MAHKEMESİ : Ankara 19. Asliye Hukuk Mahkemesi
TARİHİ : 19/02/2013
NUMARASI : 2011/522-2013/63

Taraflar arasındaki menfi tespit davasının yapılan yargılaması sonunda ilamda yazılı nedenlerden dolayı davanın kısmen kabulüne, kısmen reddine yönelik olarak verilen hükmün süresi içinde davalı vekilince temyiz edilmesi üzerine dosya incelendi, gereği konuşulup düşünüldü.

– K A R A R –
Davacı vekili, bir dönem müvekkili şirketin hissedarı olan davalının müvekkili hakkında icra takibi başlattığını, ancak takibe konu senetlerin müvekkilinin defter ve evraklarında kayıtlı olmadığını, müvekkili şirketin davalı ile borç doğurucu hiçbir hukuki işlemi olmadığı halde bir dönem müvekkil şirket yetkilisi olan dava dışı A. O.’nun senetlere şirketin kaşesini bastığını belirterek müvekkilinin davalıya borçlu olmadığının tespitine karar verilmesini talep ve dava etmiştir.

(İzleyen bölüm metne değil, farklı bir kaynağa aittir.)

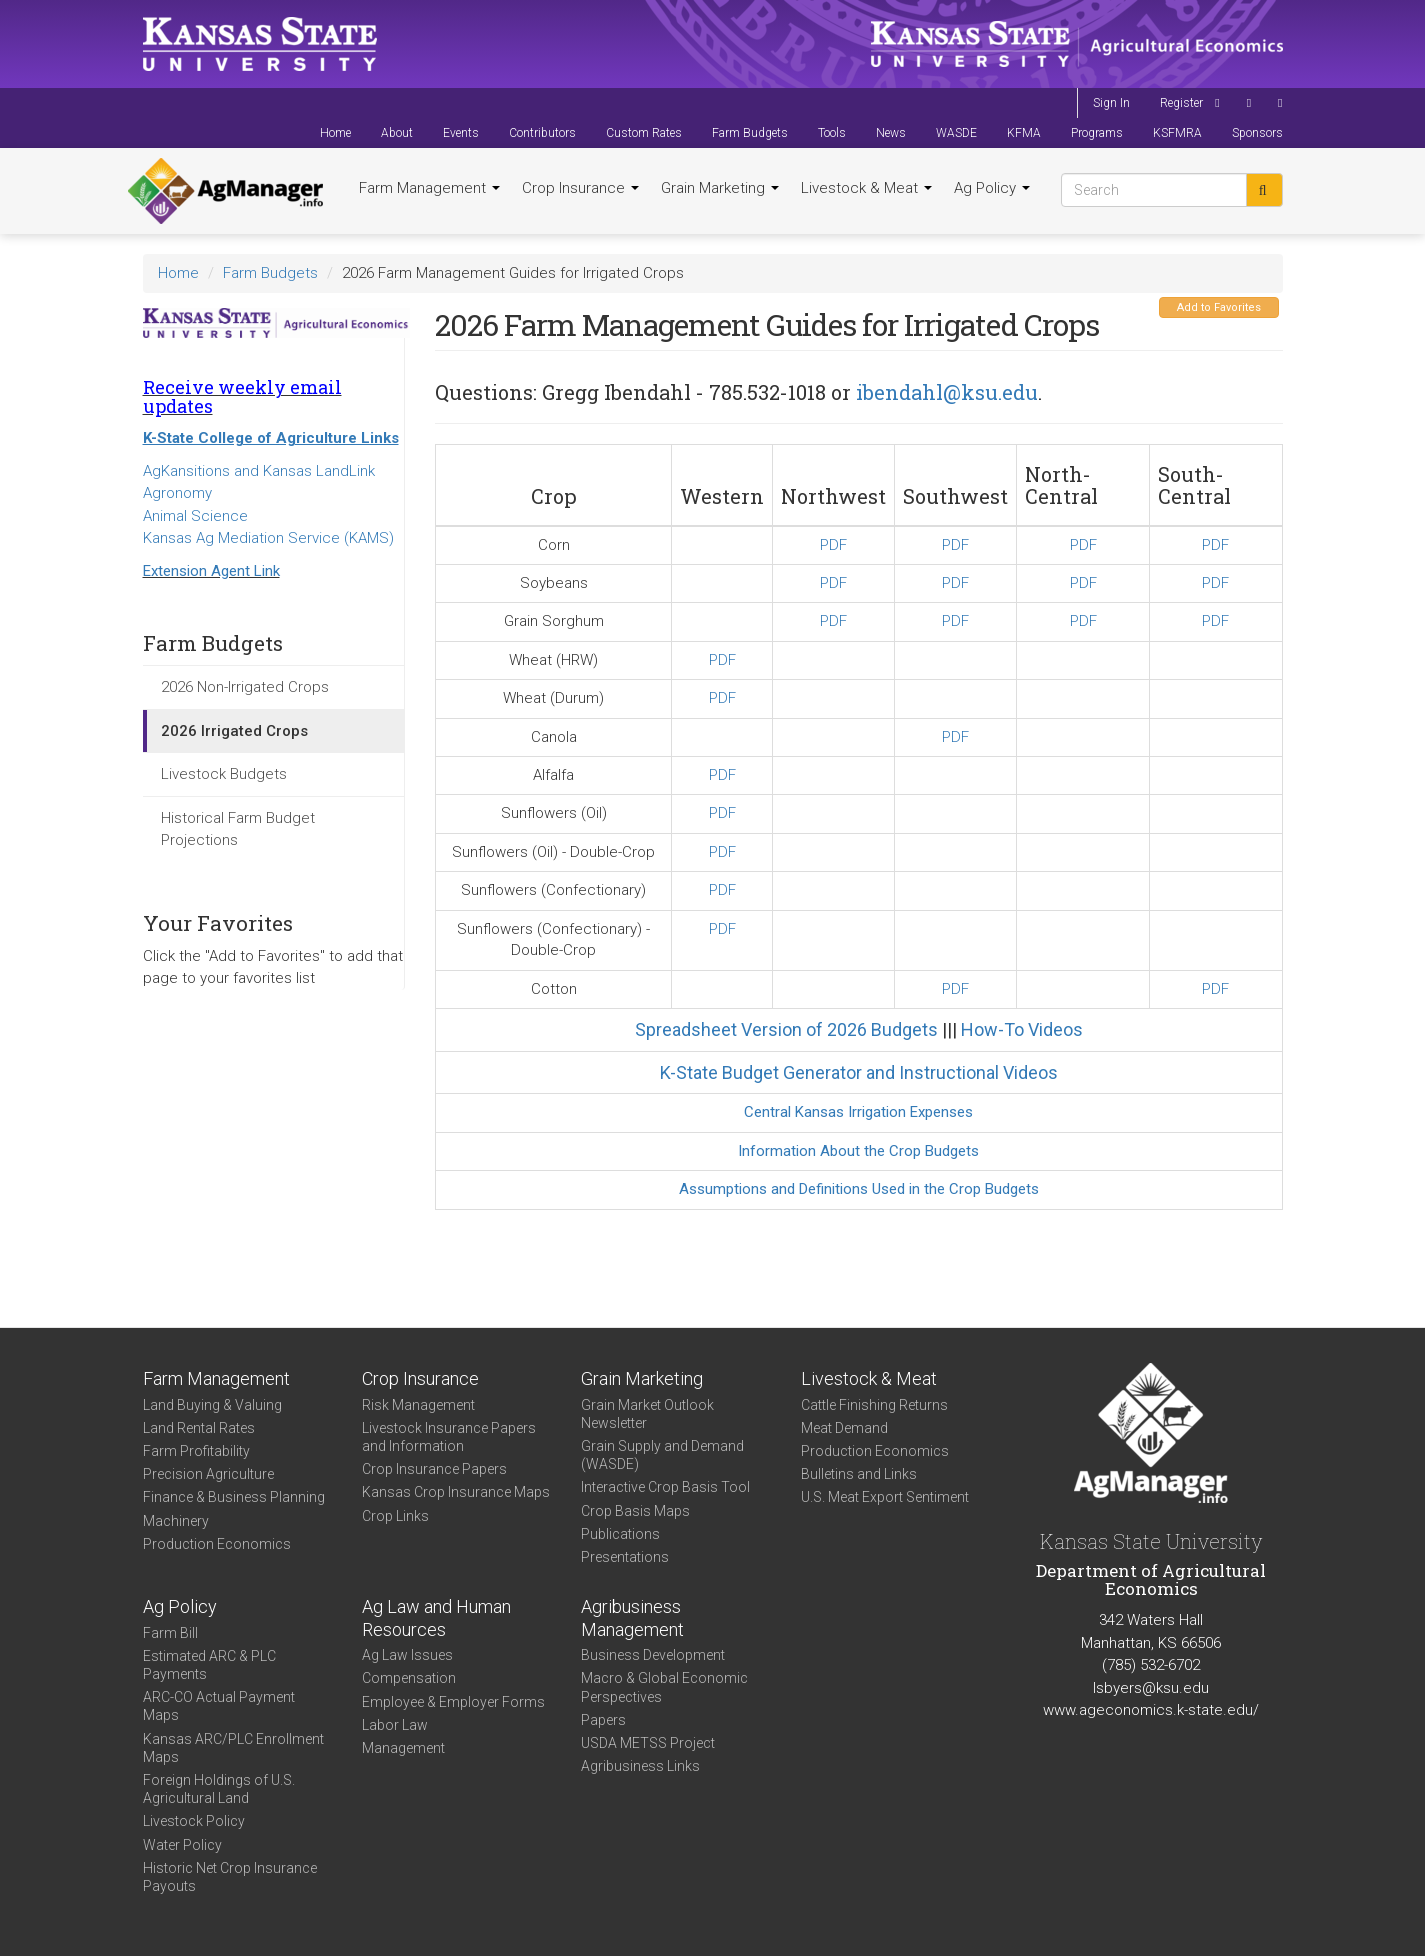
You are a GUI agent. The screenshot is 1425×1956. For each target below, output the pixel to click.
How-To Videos (1022, 1029)
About (397, 133)
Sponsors (1257, 133)
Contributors (542, 133)
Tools (832, 133)
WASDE (956, 133)
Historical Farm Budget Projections (238, 829)
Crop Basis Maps (635, 1511)
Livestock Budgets (224, 774)
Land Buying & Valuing (212, 1405)
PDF (833, 545)
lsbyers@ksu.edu (1151, 1688)
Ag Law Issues (407, 1655)
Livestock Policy (194, 1821)
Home (335, 133)
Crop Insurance (580, 188)
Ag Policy (992, 188)
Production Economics (217, 1544)
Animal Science (195, 516)
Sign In (1111, 103)
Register (1181, 103)
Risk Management (418, 1405)
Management (403, 1748)
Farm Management (429, 188)
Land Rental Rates (199, 1428)
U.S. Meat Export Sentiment (885, 1497)
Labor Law (395, 1725)
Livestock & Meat (866, 188)
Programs (1097, 133)
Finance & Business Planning (234, 1497)
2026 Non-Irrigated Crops (245, 687)
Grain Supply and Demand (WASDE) (662, 1455)
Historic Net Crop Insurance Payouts (230, 1877)
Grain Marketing (720, 188)
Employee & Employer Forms (453, 1702)
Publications (620, 1534)
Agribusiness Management (632, 1618)
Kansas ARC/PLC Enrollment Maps (233, 1748)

Davalı vekili, müvekkilinin davacı şirketteki hissesini 31/05/2011 tarihinde devrettiğini, bir kısım menkul malları teslim ettiğini ve bunun karşılığında takibe konu senetleri aldığını savunarak davanın reddini istemiştir.
Mahkemece toplanan delillere göre; takibe konu senetlerin dava dışı A. O. tarafından düzenlenen 01/06/2011 tarihli ”Mal Teslimi ve Hisse Teslimine İlişkin Tutanak” başlıklı belgeye dayanılarak A. O. tarafından düzenlendiği, bu belgeye konu olan malların davacı şirketin demirbaşları olduğu, davacı şirketin demirbaşlarının satışa konu edilmesinin mümkün olmadığı, dolayısıyla takibe konu senetlerin davacı şirket yönünden geçerli olmadığı, bunun yanında davalının kötüniyetli olduğunun ispat edilemediği gerekçesiyle davanın kısmen kabulüne, davacının icra takibi nedeniyle davalıya borçlu olmadığının tespitine, davacının tazminat talebinin reddine karar verilmiş, hüküm davalı vekili tarafından temyiz edilmiştir.

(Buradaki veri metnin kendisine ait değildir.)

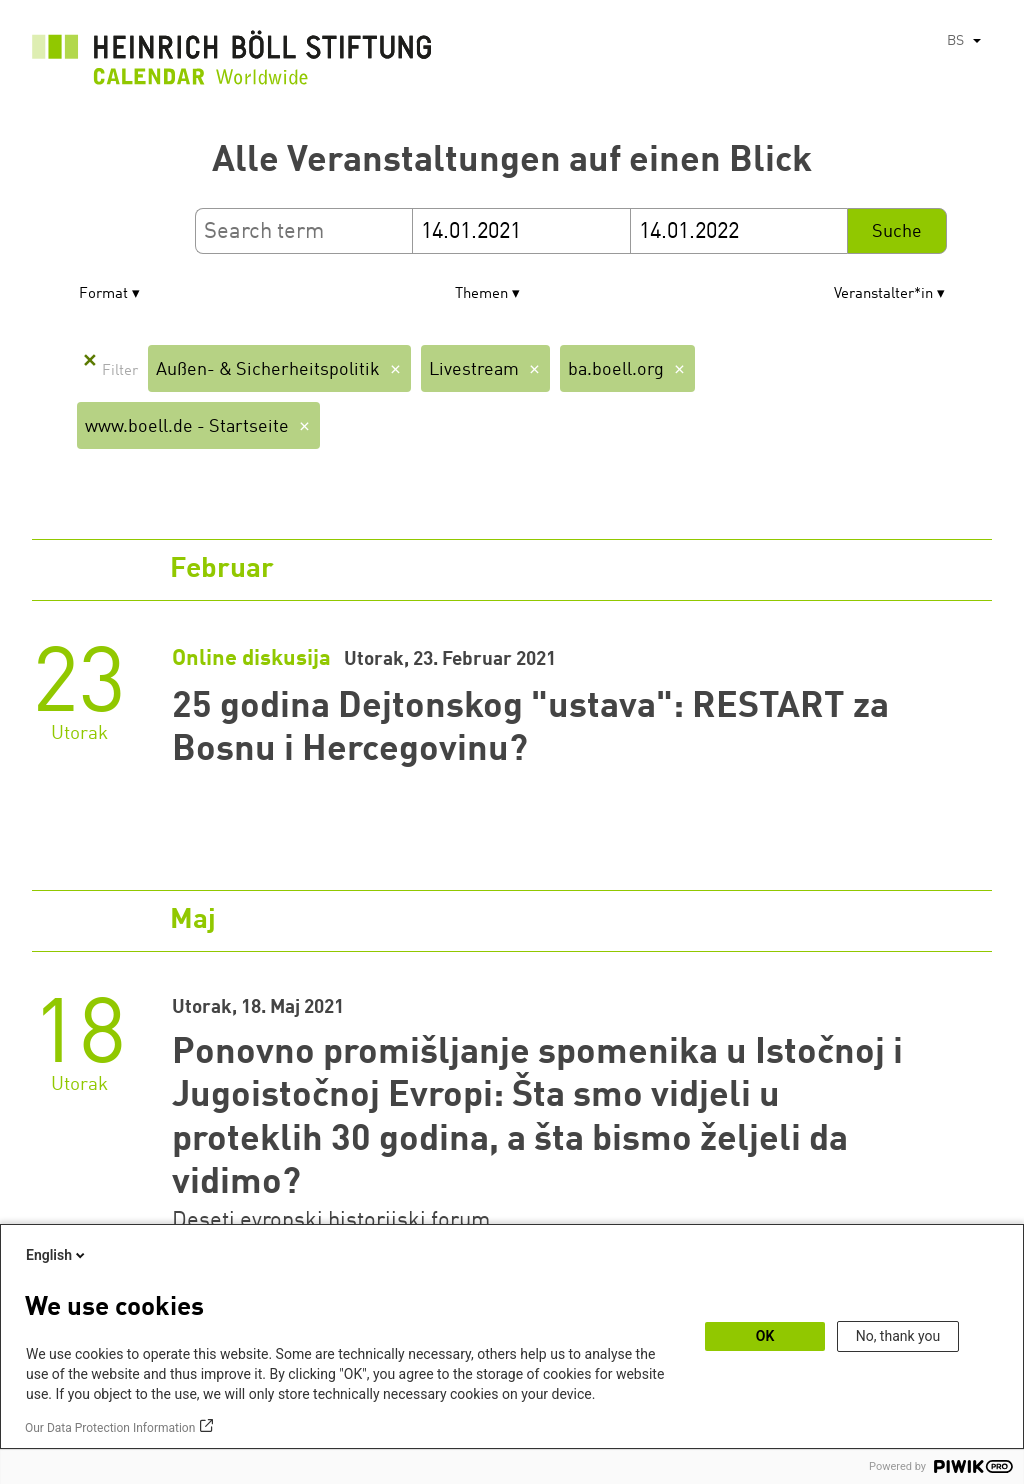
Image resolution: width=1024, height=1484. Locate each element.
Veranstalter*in (883, 294)
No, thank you (898, 1336)
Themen (481, 294)
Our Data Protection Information (110, 1428)
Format (103, 294)
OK (765, 1336)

Dava, ihdas nedeni bölümünde ”malen” kaydı bulunan bonodan dolayı borçlu bulunulmadığının tespiti istemine ilişkindir. Bu durumda mahkemece somut olayda ispat külfetinin davacıda olduğu ve davacının senede karşı iddialarını yazılı delille kanıtlaması gerektiği gözetilmeden ispat külfetinin tayininde yanılgıya düşülerek eksik inceleme ile yazılı şekilde hüküm kurulması doğru görülmemiştir.

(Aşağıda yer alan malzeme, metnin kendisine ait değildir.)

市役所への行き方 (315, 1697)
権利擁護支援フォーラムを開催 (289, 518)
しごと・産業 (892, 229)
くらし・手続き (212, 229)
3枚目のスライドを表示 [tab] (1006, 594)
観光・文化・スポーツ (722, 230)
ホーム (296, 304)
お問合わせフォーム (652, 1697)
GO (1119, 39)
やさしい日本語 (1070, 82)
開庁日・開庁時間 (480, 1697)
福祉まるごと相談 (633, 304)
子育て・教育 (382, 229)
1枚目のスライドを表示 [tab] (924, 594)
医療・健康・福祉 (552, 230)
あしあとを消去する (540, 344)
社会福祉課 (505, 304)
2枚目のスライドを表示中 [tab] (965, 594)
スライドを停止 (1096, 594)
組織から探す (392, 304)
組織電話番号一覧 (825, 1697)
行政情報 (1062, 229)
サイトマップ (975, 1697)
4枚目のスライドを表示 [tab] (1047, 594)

SONUÇ: Yukarıda açıklanan nedenlerle davalı vekilinin temyiz itirazlarının kabulü ile hükmün BOZULMASINA, bozma nedenine göre davalı vekilinin sair temyiz itirazlarının şimdilik incelenmesine yer olmadığına, peşin harcın istek halinde iadesine, 20.01.2014 gününde oybirliğiyle karar verildi.